The double standard is obvious. There was justified anger at Leyonhjelm but less of it when Thorpe yelled “at least I keep my legs shut” to Liberal Senator Hollie Hughes last December. She apologised for that remark and later wrote to Greens members with a promise to change her behaviour. “I became part of the problem,” she said in January.

The Greens are swift to punish some of their own for falling foul of the party line in gender politics but there is no real process to manage complaints about a senator’s conduct. It is all up to Bandt. This is a nightmare for the party leader because the Greens do not have a history of top-down authority; everything works by consensus.

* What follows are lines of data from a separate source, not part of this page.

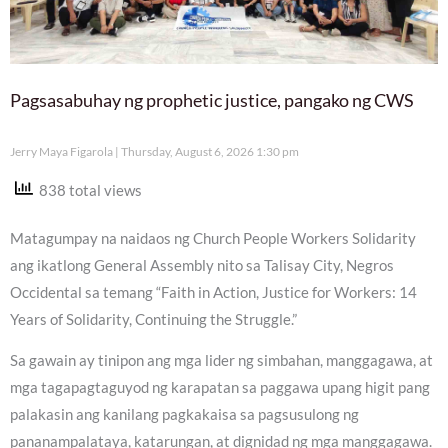
Pagsasabuhay ng prophetic justice, pangako ng CWS
Jerry Maya Figarola
Thursday, August 6, 2026 1:30 pm
838 total views
Matagumpay na naidaos ng Church People Workers Solidarity
ang ikatlong General Assembly nito sa Talisay City, Negros
Occidental sa temang “Faith in Action, Justice for Workers: 14
Years of Solidarity, Continuing the Struggle.”
Sa gawain ay tinipon ang mga lider ng simbahan, manggagawa, at
mga tagapagtaguyod ng karapatan sa paggawa upang higit pang
palakasin ang kanilang pagkakaisa sa pagsusulong ng
pananampalataya, katarungan, at dignidad ng mga manggagawa.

Another challenge, according to those who know the internal workings, is the tension between accountability and identity politics. Not all votes have the same value in a party room that puts a premium on lived experience: because Thorpe is Indigenous, she can have a greater say on key issues. This has real policy implications when Thorpe is stridently critical of the Indigenous Voice proposal from the government while the rest of the Greens seem able to support the plan when it goes to a referendum.

One observer thinks the best outcome for the Greens would be a better way to manage complaints about her conduct, a recognition from Thorpe that she will be a liability unless she changes, and a resolution on the Voice so the party comes up with a unified position.

Another change, eventually, will be a code of conduct for everyone in parliament. A taskforce has been set up to put the Jenkins report into action and its new rules should apply to all. No double standards.